Data extract:
- - - -

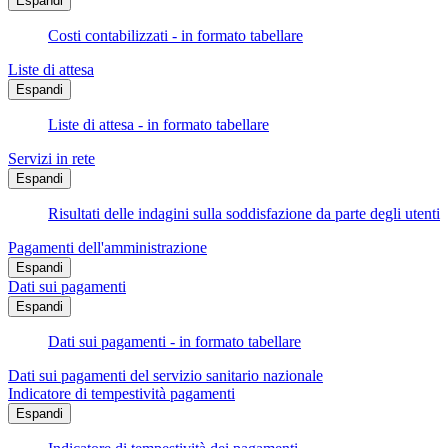
Espandi
Costi contabilizzati - in formato tabellare
Liste di attesa
Espandi
Liste di attesa - in formato tabellare
Servizi in rete
Espandi
Risultati delle indagini sulla soddisfazione da parte degli utenti
Pagamenti dell'amministrazione
Espandi
Dati sui pagamenti
Espandi
Dati sui pagamenti - in formato tabellare
Dati sui pagamenti del servizio sanitario nazionale
Indicatore di tempestività pagamenti
Espandi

- - - -

Problem to work on: Wherever a line in the data above contains the word "formato", copy that line.

Response:
Costi contabilizzati - in formato tabellare
Liste di attesa - in formato tabellare
Dati sui pagamenti - in formato tabellare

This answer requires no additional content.